“La lirica, più che conoscenza, richiede curiosità” faccio mie le parole di Sebastian F. Schwarz, direttore artistico del Festival della Valle d’Itria dal 2022, che rappresentano fedelmente lo spirito del concerto dedicato ai classici della canzone napoletana presentati in una delle date de Il canto degli ulivi, sezione del festival dedicata alle incantate masserie pugliesi, da Anna Cimmarrusti e Davide Zaccherini.
Nato dal genio e dalla passione di Paolo Grassi e Franco Punzi, quest’anno il festival dedicato al mondo della lirica compie cinquant’anni e porta ancora con sé la voglia di presentare al pubblico opere meno conosciute accanto ad opere di fama ma, soprattutto, mantiene sempre intatta la voglia di attrarre da tutto il mondo in Valle d’Itria i conoscitori del genere, così come la volontà di appassionare il pubblico locale. A giudicare dal tutto esaurito che ha registrato un evento fuori dal cartellone delle grandi opere – quale è stato Ser(en)ata Napoletana – direi che l’obiettivo è stato raggiunto: la corte della incantevole Masseria Polesi infatti era al completo, le sedie, ordinate sotto le catene di luci, al fresco di una sera di mezza estate, ospitavano un pubblico silenzioso ma attento e partecipe.

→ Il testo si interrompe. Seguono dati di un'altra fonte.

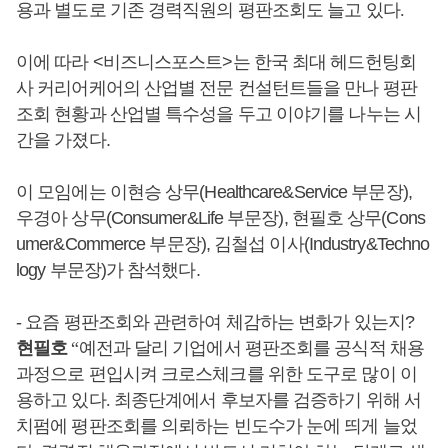
용과 별도로 기존 경력직원의 평판조회도 늘고 있다
.
이에 따라 <비즈니스포스트>는 한국 최대 헤드헌팅회
사 커리어케어의 산업별 전문 컨설턴트들을 만나 평판
조회 현황과 산업별 특수성을 두고 이야기를 나누는 시
간을 가졌다.
이 모임에는 이현승 상무(Healthcare&Service 부문장),
우경아 상무(Consumer&Life 부문장), 현필호 상무(Cons
umer&Commerce 부문장), 김철섭 이사(Industry&Techno
logy 부문장)가 참석했다.
- 요즘 평판조회와 관련하여 체감하는 변화가 있는지?
현필호
“
예전과 달리 기업에서 평판조회를 공식적 채용
과정으로 편입시켜 크로스체크를 위한 도구로 많이 이
용하고 있다
.
최종단계에서 후보자를 검증하기 위해 서
치펌에 평판조회를 의뢰하는 빈도수가 눈에 띄게 늘었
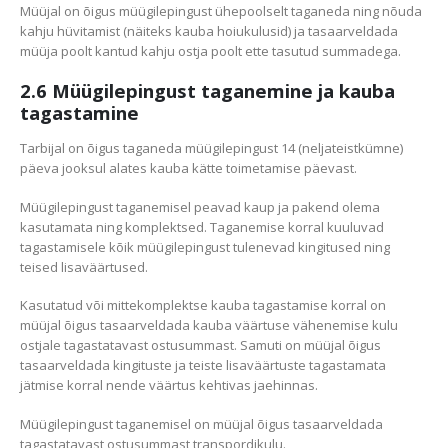
Müüjal on õigus müügilepingust ühepoolselt taganeda ning nõuda
kahju hüvitamist (näiteks kauba hoiukulusid) ja tasaarveldada
müüja poolt kantud kahju ostja poolt ette tasutud summadega.
2.6 Müügilepingust taganemine ja kauba
tagastamine
Tarbijal on õigus taganeda müügilepingust 14 (neljateistkümne)
päeva jooksul alates kauba kätte toimetamise päevast.
Müügilepingust taganemisel peavad kaup ja pakend olema
kasutamata ning komplektsed. Taganemise korral kuuluvad
tagastamisele kõik müügilepingust tulenevad kingitused ning
teised lisaväärtused.
Kasutatud või mittekomplektse kauba tagastamise korral on
müüjal õigus tasaarveldada kauba väärtuse vähenemise kulu
ostjale tagastatavast ostusummast. Samuti on müüjal õigus
tasaarveldada kingituste ja teiste lisaväärtuste tagastamata
jätmise korral nende väärtus kehtivas jaehinnas.
Müügilepingust taganemisel on müüjal õigus tasaarveldada
tagastatavast ostusummast transpordikulu.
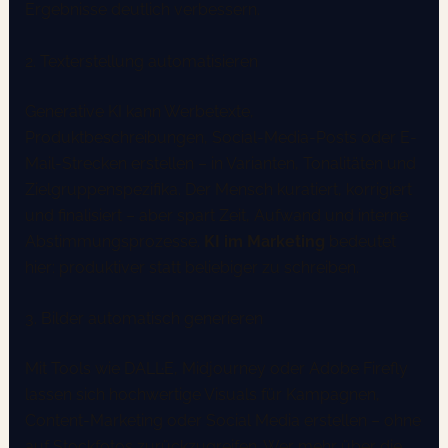
Ergebnisse deutlich verbessern.
2. Texterstellung automatisieren
Generative KI kann Werbetexte,
Produktbeschreibungen, Social-Media-Posts oder E-
Mail-Strecken erstellen – in Varianten, Tonalitäten und
Zielgruppenspezifika. Der Mensch kuratiert, korrigiert
und finalisiert – aber spart Zeit, Aufwand und interne
Abstimmungsprozesse.
KI im Marketing
bedeutet
hier: produktiver statt beliebiger zu schreiben.
3. Bilder automatisch generieren
Mit Tools wie DALL·E, Midjourney oder Adobe Firefly
lassen sich hochwertige Visuals für Kampagnen,
Content-Marketing oder Social Media erstellen – ohne
auf Stockfotos zurückzugreifen. Wer mehr über die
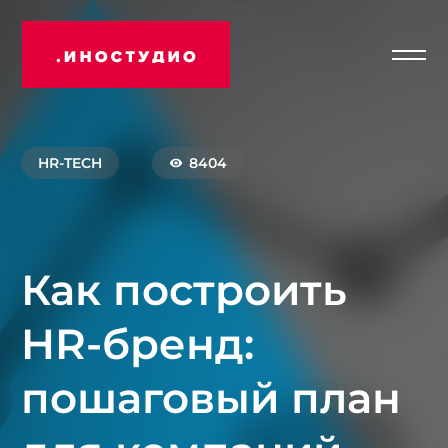
Отк
Иностудио
мен
HR-TECH
8404
Как построить
HR-бренд:
пошаговый план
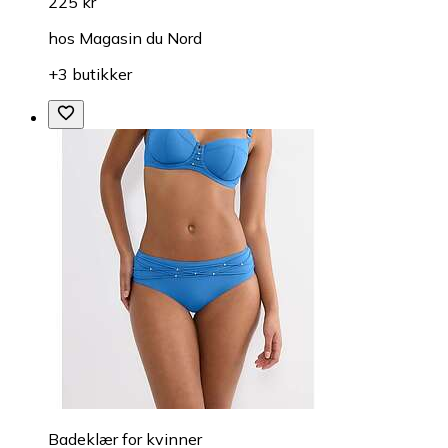
225 kr
hos
Magasin du Nord
+3 butikker
Badeklær for kvinner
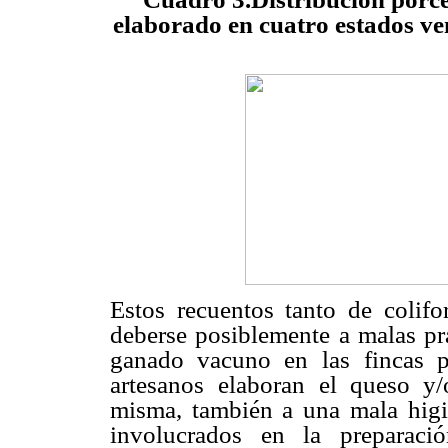
elaborado en cuatro estados ve
Estos recuentos tanto de colif
deberse posiblemente a malas pr
ganado vacuno en las
fincas 
artesanos
elaboran el queso y/
misma, también a una mala higi
involucrados en la preparaci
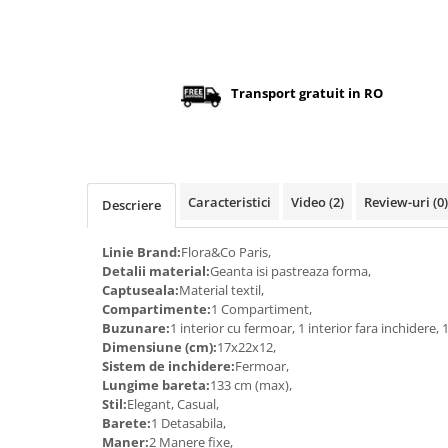
Distribuie
pe
Facebook
Transport gratuit in RO
Caracteristici
Video
(2)
Review-uri
(0)
Descriere
Linie Brand:
Flora&Co Paris,
Detalii material:
Geanta isi pastreaza forma,
Captuseala:
Material textil,
Compartimente:
1 Compartiment,
Buzunare:
1 interior cu fermoar, 1 interior fara inchidere,
Dimensiune (cm):
17x22x12,
Sistem de inchidere:
Fermoar,
Lungime bareta:
133 cm (max),
Stil:
Elegant, Casual,
Barete:
1 Detasabila,
Maner:
2 Manere fixe,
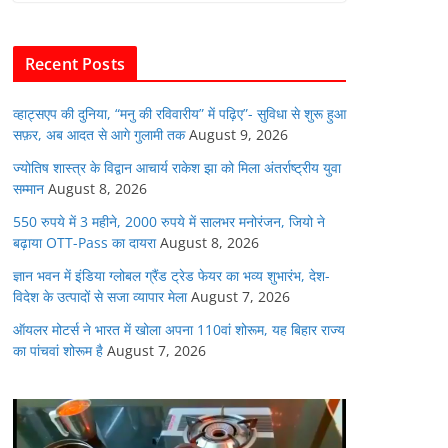
b
A
dI
t
o
p
n
Recent Posts
o
p
k
व्हाट्सएप की दुनिया, “मनु की रविवारीय” में पढ़िए”- सुविधा से शुरू हुआ
सफ़र, अब आदत से आगे गुलामी तक
August 9, 2026
ज्योतिष शास्त्र के विद्वान आचार्य राकेश झा को मिला अंतर्राष्ट्रीय युवा
सम्मान
August 8, 2026
550 रुपये में 3 महीने, 2000 रुपये में सालभर मनोरंजन, जियो ने
बढ़ाया OTT-Pass का दायरा
August 8, 2026
ज्ञान भवन में इंडिया ग्लोबल ग्रैंड ट्रेड फेयर का भव्य शुभारंभ, देश-
विदेश के उत्पादों से सजा व्यापार मेला
August 7, 2026
ऑयलर मोटर्स ने भारत में खोला अपना 110वां शोरूम, यह बिहार राज्य
का पांचवां शोरूम है
August 7, 2026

Il soprano Anna Cimmarrusti e il tenore Davide Zaccherini, accompagnati al pianoforte dal maestro Ettore Papadia, hanno interpretato con brio il repertorio classico napoletano con musiche di Tosti, Costa, di Capua, de Curtis, alternandosi in esibizioni soliste e duettando con sempre maggiore intesa avvicinandosi al finale. Nella tradizione musicale napoletana il belcanto si fonde alla tradizione popolare spostando continuamente i confini tra l’alto e il basso, tra l’espressione più colta della musica e la più verace espressione del sentire popolare, non meraviglia quindi il fatto che le stesse canzoni interpretate comunemente da voci popolari, come quella di Roberto Murolo, possano toccare l’animo anche se interpretate da voci votate all’opera.
Primo brano del concerto, Marechiare, interpretato dalla voce argentina di Zaccherini solo sulla scena; segue l’ingresso della Cimmarrusti con una dolcissima ‘A vucchella; sul terzo brano, la scanzonata, Salomé (Una rondine non fa primavera) comincia il repertorio a due; la languida I te vurria vasà non convince nell’interpretazione della soprano, senza la profondità vocale necessaria a sostenere il brano ma Anna Cimmarrusti dà prova di grande potenza, abilità e trasporto in Voce ‘e notte dove invece il tenore resta più superficiale nell’interpretazione. Molto bella l’esibizione muscolare di Zaccherini in Dicitencello vuje in cui sul finale le voci e le intenzioni espressive dei due si fondono in maniera armonica iniziando a scaldare il pubblico già però garbatamente partecipe. La soprano torna in solo con Reginella in una interpretazione leggera e profonda e partono i primi “brava” dalla platea; elegante e fresca l’interpretazione a due di Torna a Surriento per scendere poi nei meandri della disperazione con Tu ca nun chiagne in cui Zaccherini dà prova di profondità e Cimmarrusti di grande trasporto. O sole mio e Core n’grato sono i bis a chiusura del concerto quando il pubblico applaude, felice e soddisfatto.
Immerso nella campagna di Martina Franca dove il telefono perdeva la connessione, questo concerto è stato un perla nella programmazione del festival e una perla nella notte estiva della bellissima e silenziosa Valle d’Itria: sarà perché soffro un po’ di bovarismo e in questi giorni sono completamente immersa nella lettura dell’opera dell’Ortese, ma nel bel mezzo del concerto una bambina di bianco vestita è comparsa accanto alla platea, dal mio lato, seduta per terra su un cuscino, e per un momento ho pensato che, insieme alle melodie e alle parole fulgide della canzone d’autore napoletana, fosse arrivato tra noi anche un simpaticissimo e sognante monaciello.